Last Saturday evening, as is my custom, I went along to the soup kitchen that feeds homeless folk, which I have been involved with for some time. I was feeling tired, under the weather, the cold and damp, and mindful of certain things that weren’t quite as I hoped. To cap it all, one of the folk we served launched into a loud tirade complaining about the food. At this point I was able to leave, feeling I needed to do so for my own peace of mind.
I realized mine was a case of compassion fatigue and, while not feeling sorry for myself, felt unable to muster the strength to make a more appropriate response. A little later, I read some words encouraging us to keep going in the face of adversity and all manner of disagreeable happenings around us, because that is what Christ did. It also reminded me of a book some of the people at my church are reading, titled: “The Beauty of the Cross” by Tim Chester, which comprises a series of short meditations based on Isaiah 52 and 53, one for each day of the Lent period, we are currently in.

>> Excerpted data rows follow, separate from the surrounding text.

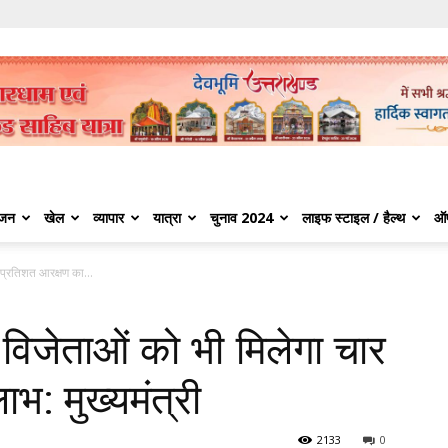
ंजन
खेल
व्यापार
यात्रा
चुनाव 2024
लाइफ स्टाइल / हैल्थ
ऑ
 प्रतिशत आरक्षण का...
विजेताओं को भी मिलेगा चार
भ: मुख्यमंत्री
2133
0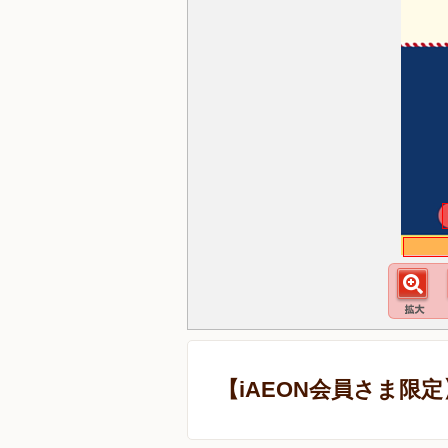
【iAEON会員さま限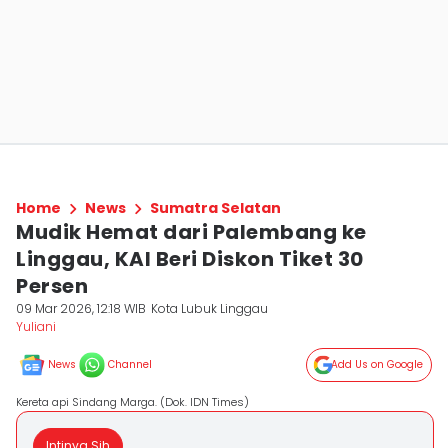
Home
News
Sumatra Selatan
Mudik Hemat dari Palembang ke
Linggau, KAI Beri Diskon Tiket 30
Persen
09 Mar 2026, 12:18 WIB
Kota Lubuk Linggau
Yuliani
News
Channel
Add Us on Google
Kereta api Sindang Marga. (Dok. IDN Times)
Intinya Sih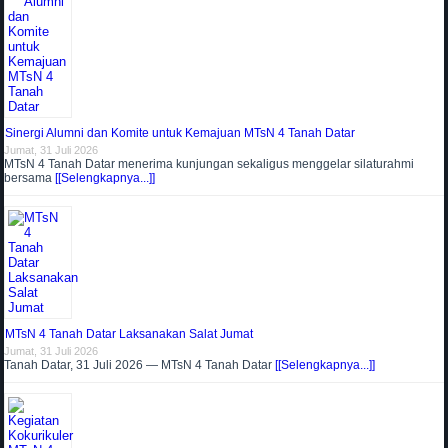
Sinergi Alumni dan Komite untuk Kemajuan MTsN 4 Tanah Datar
Jumat, 31 Juli 2026
MTsN 4 Tanah Datar menerima kunjungan sekaligus menggelar silaturahmi
bersama
[[Selengkapnya...]]
MTsN 4 Tanah Datar Laksanakan Salat Jumat
Jumat, 31 Juli 2026
Tanah Datar, 31 Juli 2026 — MTsN 4 Tanah Datar
[[Selengkapnya...]]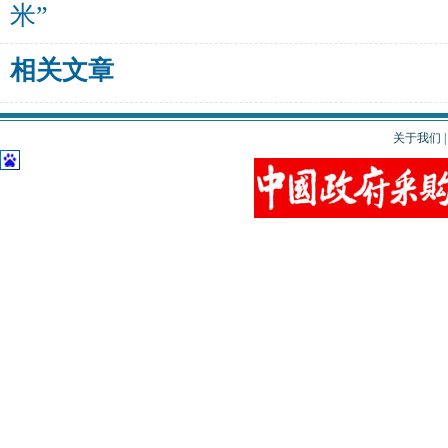
米”
相关文章
关于我们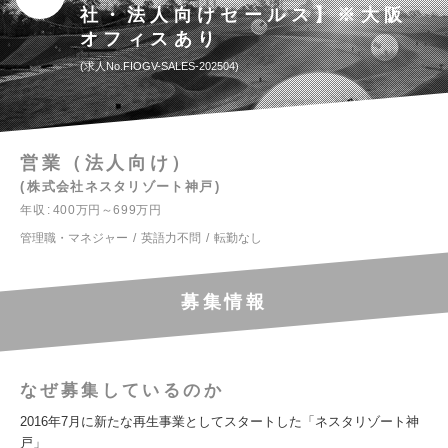
社・法人向けセールス】※大阪
オフィスあり
求人No.FIOGV-SALES-202504
営業（法人向け）
株式会社ネスタリゾート神戸
年収
400万円～699万円
管理職・マネジャー
英語力不問
転勤なし
募集情報
なぜ募集しているのか
2016年7月に新たな再生事業としてスタートした「ネスタリゾート神
戸」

Isaiah 53 “But, oh, how few believe it! Who will listen? To whom will God reveal his saving power? 2 In God’s eyes he was like a tender green shoot, sprouting from a root in dry and sterile ground. But in our eyes there was no attractiveness at all, nothing to make us want him. 3 We despised him and rejected him—a man of sorrows, acquainted with bitterest grief. We turned our backs on him and looked the other way when he went by. He was despised, and we didn’t care. 4 Yet it was our grief he bore, our sorrows that weighed him down. And we thought his troubles were a punishment from God, for his own sins! 5 But he was wounded and bruised for our sins. He was beaten that we might have peace; he was lashed—and we were healed! 6 We—every one of us—have strayed away like sheep! We, who left God’s paths to follow our own. Yet God laid on him the guilt and sins of every one of us! 7 He was oppressed and he was afflicted, yet he never said a word. He was brought as a lamb to the slaughter; and as a sheep before her shearers is dumb, so he stood silent before the ones condemning him. 8 From prison and trial they led him away to his death. But who among the people of that day realized it was their sins that he was dying for—that he was suffering their punishment? 9 He was buried like a criminal, but in a rich man’s grave; but he had done no wrong and had never spoken an evil word. 10 But it was the Lord’s good plan to bruise him and fill him with grief. However, when his soul has been made an offering for sin, then he shall have a multitude of children, many heirs. He shall live again, and God’s program shall prosper in his hands. 11 And when he sees all that is accomplished by the anguish of his soul, he shall be satisfied; and because of what he has experienced, my righteous Servant shall make many to be counted righteous before God, for he shall bear all their sins. 12 Therefore, I will give him the honors of one who is mighty and great because he has poured out his soul unto death. He was counted as a sinner, and he bore the sins of many, and he pled with God for sinners.”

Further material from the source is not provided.